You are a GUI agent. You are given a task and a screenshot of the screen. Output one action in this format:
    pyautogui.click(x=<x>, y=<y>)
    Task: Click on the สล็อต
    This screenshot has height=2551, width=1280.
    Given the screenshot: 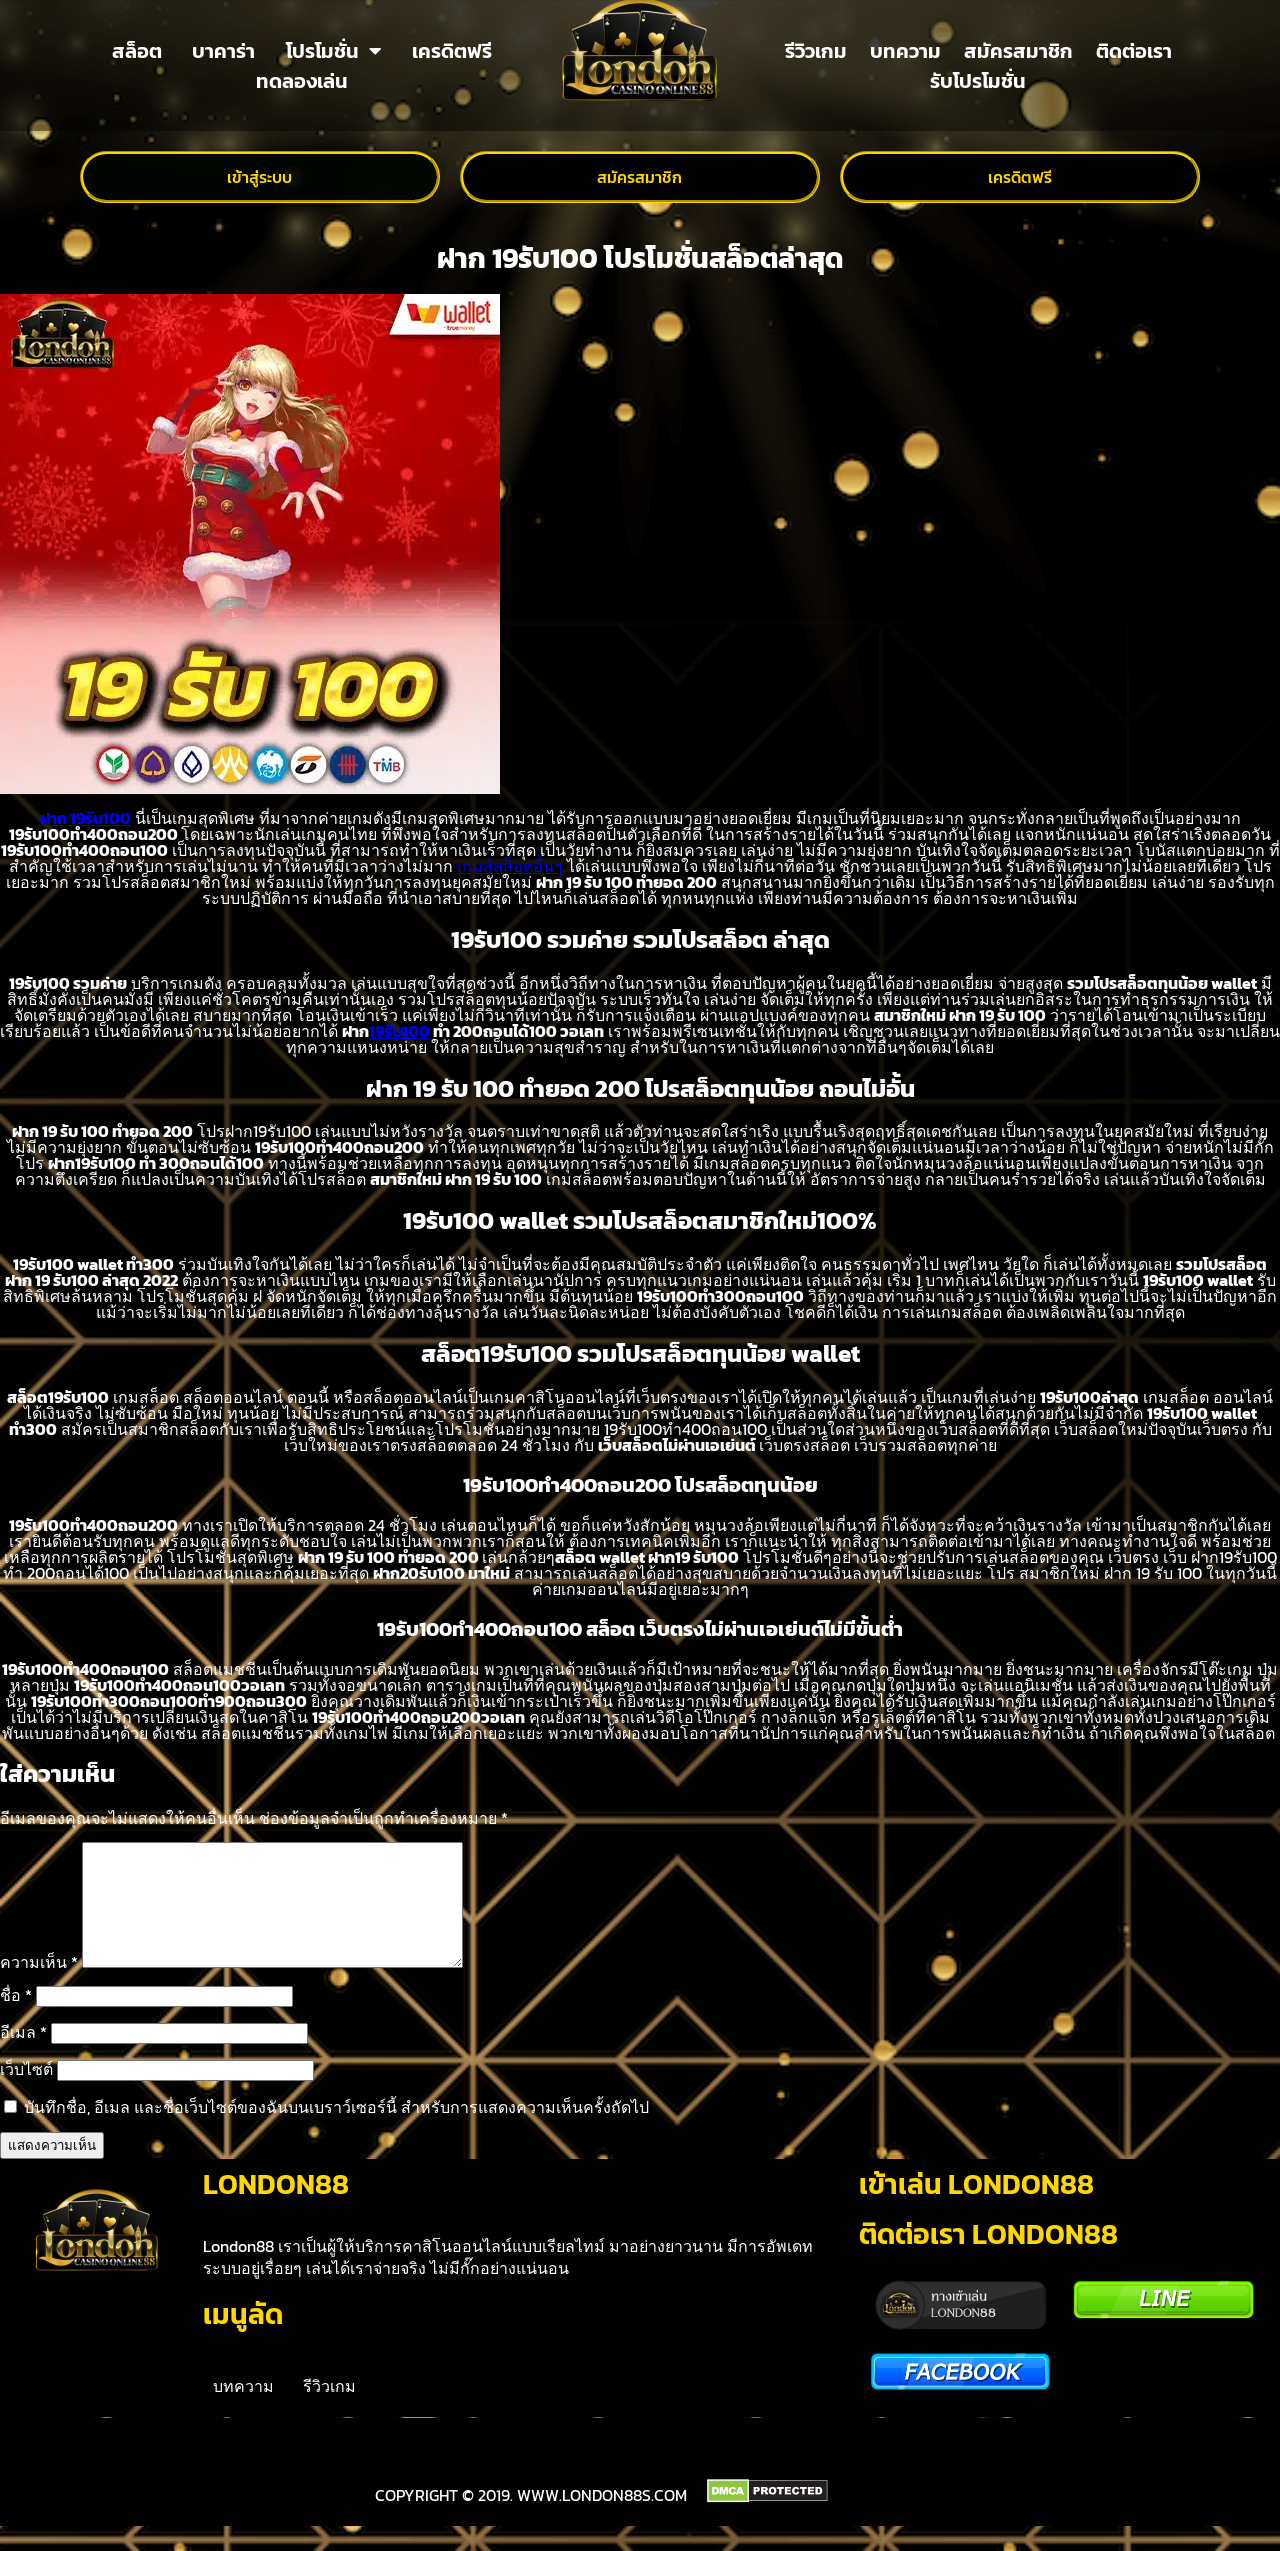 What is the action you would take?
    pyautogui.click(x=137, y=51)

[Exercise prompt] All lines from the opening of the records through the line where "This screenshot has" occurs are to be output verbatim. No other line belongs in the answer.

[Response box]
You are a GUI agent. You are given a task and a screenshot of the screen. Output one action in this format:
    pyautogui.click(x=<x>, y=<y>)
    Task: Click on the สล็อต
    This screenshot has height=2551, width=1280.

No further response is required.